Love, as it turns out, was the central focus for the day (it having been Valentines Day and all yesterday). The church interior was like most churches. It had two sections of pews divided by a walk way to the pulpit and had hymnals sitting underneath the pew in front of where ever you chose to sit. The people looked no different from those you'd find in a Christian church or any other church for that matter. Some were dressed up and some were wearing more casual clothing. This isn't to say that the church had it's share of differences from that of a traditional religion's church.
Along the western wall a very humbling thing could be seen. Symbols from many religions together including Christianity, Toaism, Islam, Judiasm, Wicca, and even the Humanist logo for us atheists. turning to the south I saw beautiful abstract paintings hung up behind the pulpit that seemed to really give the building a warm glow. Clearly this place felt a lot more welcoming then even I imagined.
The service began with a few hymns sang to the tune of a piano. These hymns were not about a god though. They were about peace, loving, and sharing. I gladly sang each one knowing that I wasn't ascribing to a deity. The songs shortly transitioned into a welcoming to all the new comers and new children that were brought in. As it turns out today there was a special event where the children were being blessed by the preistess.
Each child came up to the pulpit with their parents and said their name; then was given a yellow rose and blessed with a thumb of water on the face with a short secular verse. The verse basically said "this child will be a peaceful force for our earth". After all the children and parents came up it was now time to do the bridge. This was something unique. Between the two rows of pews people would each across to the other side and grasp the other's hands to form an arch/bridge. This continued from one end of the pews to the others. For those not standing at the end they were encouraged to place their hands on the shoulders of those beside them as to all join in on the bridge. Upon construction the children and parents ducked through the bridge and out the other side. When the last child went to the end we sang a few more hymns followed by a few charities asking for donations for their organizations. Next, the sermon was given by the preistess.

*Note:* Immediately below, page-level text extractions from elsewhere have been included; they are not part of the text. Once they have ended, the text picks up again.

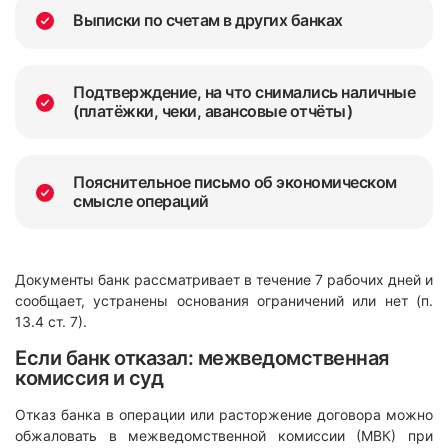
Выписки по счетам в других банках
Подтверждение, на что снимались наличные
(платёжки, чеки, авансовые отчёты)
Пояснительное письмо об экономическом
смысле операций
Документы банк рассматривает в течение 7 рабочих дней и
сообщает, устранены основания ограничений или нет (п.
13.4 ст. 7).
Если банк отказал: межведомственная
комиссия и суд
Отказ банка в операции или расторжение договора можно
обжаловать в межведомственной комиссии (МВК) при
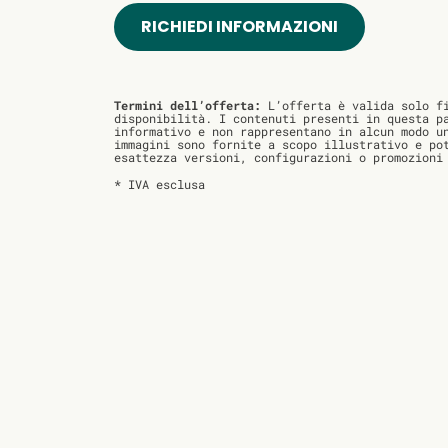
RICHIEDI INFORMAZIONI
Termini dell’offerta:
L’offerta è valida solo fi
disponibilità. I contenuti presenti in questa p
informativo e non rappresentano in alcun modo u
immagini sono fornite a scopo illustrativo e po
esattezza versioni, configurazioni o promozioni
* IVA esclusa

As I stated earlier the sermon was about love. I couldn't even prepare myself for how blunt, funny, and enriching it was. First off the preistess joked about love as being caused by seratonin in our brain and how it was hard to imagine anything coming from that taken seriously. Some other highlights including joking about homosexuality and even a story wherein she married two women 20 years ago. It truly was a sermon about love and how it knows no bounds. I believe my favorite part of this came when she asked us all to meditate for five minutes while speaking to us about love and clearing/grounding ourselves. This was very special to me as I'm not real huge on prayer but love meditation.
The service eventually came to an end with an ancedote given by the preistess. It sent us all in a chuckle as some made their way to the door and others stayed around to mingle and partake in the snacks. I myself stayed to mingle and found some very fascinating people. One was an agnostic lawyer whom I talked to a bit about my beliefs and my future in studying law. Before he left he gave me his card and said I should call him if I want to talk to him about law.
Another couple talked to me for a bit about the service and religion in general. The man described to me a book by karen armstrong and recommeded I read it as it was a real great critique of religion. Out of all the people I met though there were three that I talked the most with: Caroline, Caralina, and Bryan.
I got into a discussion with these three about my standing on atheism and religion as well as politics. Each were very open and every enthuisastic to my point of view. Rather than attempt to debate my beleifs they listened with an open ear and asked more questions to find out more about how I came to their church. One of them exclaimed that the preistess is a Christian but that not all here are. I nodded and told her I saw that based on the sermon she gave but believe that it wasn't the central focus of what everyone believed, just her belief.
We ended up talking until the head of the building was locking up. We said our good-byes and they welcomed me back. "I think I will be back." I said optimistically. Well, upon taking it all in I think I'd better change that now. I will be back.